1. **Population** contains unknown parameter $\theta$ that we want to learn about
2. Draw **random sample** $X_1, X_2, ..., X_n$ from the population
3. Compute **statistic** $\hat{\theta}$ (estimator) from the sample
4. Use **sampling distribution** of $\hat{\theta}$ to quantify uncertainty
5. Perform inference using one of three methods:
   - **Point estimation:** Single best estimate
   - **Interval estimation:** Range of plausible values with confidence level
   - **Hypothesis testing:** Assess evidence for or against specific claim

## Key Takeaways

- **Randomness is fundamental:** Samples vary randomly, causing statistics to vary. Understanding this variation is essential for inference.

- **Sampling distributions quantify uncertainty:** The distribution of a statistic across all possible samples tells us how precise our estimates are.

- **Central Limit Theorem enables robust inference:** Sample means are approximately normal for large samples, regardless of population distribution, making normal-based methods widely applicable.

- **Good estimators balance bias and variance:** Unbiased estimators hit the target on average, but low variance (high precision) is equally important.

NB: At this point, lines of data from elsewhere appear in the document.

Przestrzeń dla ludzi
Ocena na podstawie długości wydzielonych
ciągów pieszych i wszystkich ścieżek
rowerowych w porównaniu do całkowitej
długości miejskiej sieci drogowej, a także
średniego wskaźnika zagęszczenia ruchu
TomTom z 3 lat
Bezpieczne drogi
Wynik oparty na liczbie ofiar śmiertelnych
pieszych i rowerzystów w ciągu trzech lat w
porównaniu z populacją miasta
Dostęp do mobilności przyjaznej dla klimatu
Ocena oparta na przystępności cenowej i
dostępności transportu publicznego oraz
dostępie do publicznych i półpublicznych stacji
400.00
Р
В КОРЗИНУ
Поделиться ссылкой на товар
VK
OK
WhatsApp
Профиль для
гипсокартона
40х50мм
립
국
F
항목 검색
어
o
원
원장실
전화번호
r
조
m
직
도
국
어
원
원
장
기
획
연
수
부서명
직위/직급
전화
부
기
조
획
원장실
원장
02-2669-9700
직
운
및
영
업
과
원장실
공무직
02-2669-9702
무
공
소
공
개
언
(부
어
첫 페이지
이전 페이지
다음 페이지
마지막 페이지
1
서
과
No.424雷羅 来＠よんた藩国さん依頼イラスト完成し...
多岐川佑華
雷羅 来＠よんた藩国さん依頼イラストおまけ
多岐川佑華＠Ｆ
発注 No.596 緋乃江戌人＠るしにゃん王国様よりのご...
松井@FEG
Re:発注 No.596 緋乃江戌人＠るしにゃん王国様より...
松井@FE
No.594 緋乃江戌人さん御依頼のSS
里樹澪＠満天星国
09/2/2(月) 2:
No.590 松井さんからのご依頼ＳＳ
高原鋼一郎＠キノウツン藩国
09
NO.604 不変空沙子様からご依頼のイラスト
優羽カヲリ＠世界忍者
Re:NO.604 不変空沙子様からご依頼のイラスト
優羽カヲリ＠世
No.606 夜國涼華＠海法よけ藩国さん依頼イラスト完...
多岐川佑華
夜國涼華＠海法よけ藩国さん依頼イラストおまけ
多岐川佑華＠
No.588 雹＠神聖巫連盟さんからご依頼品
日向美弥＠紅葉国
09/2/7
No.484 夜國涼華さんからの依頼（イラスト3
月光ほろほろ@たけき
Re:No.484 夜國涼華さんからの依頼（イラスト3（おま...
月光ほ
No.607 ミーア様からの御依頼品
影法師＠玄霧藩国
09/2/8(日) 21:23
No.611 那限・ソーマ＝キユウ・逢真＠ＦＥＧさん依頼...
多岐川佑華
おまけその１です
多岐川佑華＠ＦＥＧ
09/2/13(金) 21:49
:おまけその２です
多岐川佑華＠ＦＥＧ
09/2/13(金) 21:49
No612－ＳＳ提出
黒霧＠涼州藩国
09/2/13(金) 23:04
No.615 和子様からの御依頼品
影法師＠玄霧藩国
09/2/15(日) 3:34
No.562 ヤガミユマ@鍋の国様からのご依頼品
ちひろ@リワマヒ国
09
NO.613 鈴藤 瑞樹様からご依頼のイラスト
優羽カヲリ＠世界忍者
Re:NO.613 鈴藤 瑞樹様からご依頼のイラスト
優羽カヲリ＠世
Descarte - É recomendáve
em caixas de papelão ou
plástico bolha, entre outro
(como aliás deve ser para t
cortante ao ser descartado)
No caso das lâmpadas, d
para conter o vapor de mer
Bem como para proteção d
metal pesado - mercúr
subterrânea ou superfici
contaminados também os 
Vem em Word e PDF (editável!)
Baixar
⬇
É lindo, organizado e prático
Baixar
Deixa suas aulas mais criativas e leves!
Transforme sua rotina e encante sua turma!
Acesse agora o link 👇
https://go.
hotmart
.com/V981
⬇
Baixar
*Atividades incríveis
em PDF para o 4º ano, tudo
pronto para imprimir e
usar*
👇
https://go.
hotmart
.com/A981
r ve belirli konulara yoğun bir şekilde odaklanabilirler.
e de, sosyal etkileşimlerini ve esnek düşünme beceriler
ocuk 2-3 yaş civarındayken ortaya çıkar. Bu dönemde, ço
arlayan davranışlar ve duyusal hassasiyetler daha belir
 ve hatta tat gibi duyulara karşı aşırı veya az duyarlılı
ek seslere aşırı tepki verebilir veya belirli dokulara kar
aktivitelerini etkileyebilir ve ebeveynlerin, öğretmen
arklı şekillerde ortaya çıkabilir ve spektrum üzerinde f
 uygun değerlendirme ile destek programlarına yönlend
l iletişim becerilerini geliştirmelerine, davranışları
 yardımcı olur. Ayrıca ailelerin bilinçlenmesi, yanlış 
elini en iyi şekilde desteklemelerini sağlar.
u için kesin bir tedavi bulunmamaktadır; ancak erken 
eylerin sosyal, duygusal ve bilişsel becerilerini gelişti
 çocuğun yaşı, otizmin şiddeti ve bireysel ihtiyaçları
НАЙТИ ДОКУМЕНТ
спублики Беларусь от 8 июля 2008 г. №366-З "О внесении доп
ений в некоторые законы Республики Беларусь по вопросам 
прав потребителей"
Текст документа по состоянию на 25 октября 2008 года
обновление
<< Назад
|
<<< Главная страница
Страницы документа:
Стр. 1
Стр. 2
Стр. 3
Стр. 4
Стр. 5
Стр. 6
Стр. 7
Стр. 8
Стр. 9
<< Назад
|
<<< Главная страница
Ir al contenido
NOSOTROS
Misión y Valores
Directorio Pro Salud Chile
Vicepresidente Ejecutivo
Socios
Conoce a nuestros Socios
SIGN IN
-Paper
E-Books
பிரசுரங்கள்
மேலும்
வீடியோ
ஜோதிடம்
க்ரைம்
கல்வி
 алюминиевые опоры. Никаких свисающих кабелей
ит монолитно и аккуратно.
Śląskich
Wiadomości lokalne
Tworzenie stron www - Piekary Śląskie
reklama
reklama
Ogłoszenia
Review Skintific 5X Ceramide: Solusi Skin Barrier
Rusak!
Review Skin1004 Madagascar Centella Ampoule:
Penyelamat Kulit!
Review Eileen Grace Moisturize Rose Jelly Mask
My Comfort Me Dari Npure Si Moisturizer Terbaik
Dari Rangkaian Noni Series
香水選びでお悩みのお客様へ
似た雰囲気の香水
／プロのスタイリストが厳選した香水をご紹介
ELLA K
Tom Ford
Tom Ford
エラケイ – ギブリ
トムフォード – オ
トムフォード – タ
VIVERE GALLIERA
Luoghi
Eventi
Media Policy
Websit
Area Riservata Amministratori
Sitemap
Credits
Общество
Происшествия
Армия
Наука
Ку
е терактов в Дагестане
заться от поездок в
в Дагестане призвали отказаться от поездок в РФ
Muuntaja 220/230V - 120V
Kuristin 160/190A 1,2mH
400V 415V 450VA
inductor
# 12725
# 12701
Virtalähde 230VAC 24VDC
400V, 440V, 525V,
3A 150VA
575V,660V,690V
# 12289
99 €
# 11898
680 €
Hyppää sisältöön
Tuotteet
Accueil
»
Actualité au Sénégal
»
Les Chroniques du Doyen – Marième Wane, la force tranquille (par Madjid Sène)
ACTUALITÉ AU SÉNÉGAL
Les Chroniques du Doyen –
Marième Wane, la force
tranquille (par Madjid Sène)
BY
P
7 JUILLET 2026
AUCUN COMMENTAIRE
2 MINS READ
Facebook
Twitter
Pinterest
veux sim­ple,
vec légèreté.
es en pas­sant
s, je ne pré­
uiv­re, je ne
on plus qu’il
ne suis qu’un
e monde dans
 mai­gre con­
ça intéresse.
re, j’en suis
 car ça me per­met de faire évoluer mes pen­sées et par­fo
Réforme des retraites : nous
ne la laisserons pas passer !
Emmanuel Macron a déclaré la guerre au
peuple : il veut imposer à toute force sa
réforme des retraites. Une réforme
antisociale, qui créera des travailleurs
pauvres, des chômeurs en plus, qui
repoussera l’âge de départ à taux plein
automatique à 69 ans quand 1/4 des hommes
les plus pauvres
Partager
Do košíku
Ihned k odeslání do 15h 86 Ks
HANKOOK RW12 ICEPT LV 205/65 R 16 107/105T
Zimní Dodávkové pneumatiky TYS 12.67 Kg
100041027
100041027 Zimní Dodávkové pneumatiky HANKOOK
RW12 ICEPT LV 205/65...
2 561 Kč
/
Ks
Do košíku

Mean squared error captures both.

- **Standard error quantifies precision:** Standard error measures how much an estimator varies across samples. It decreases with $\sqrt{n}$, so larger samples give more precise estimates.

- **Three types of inference address different questions:** Point estimates provide best guesses, confidence intervals quantify uncertainty, and hypothesis tests assess specific claims.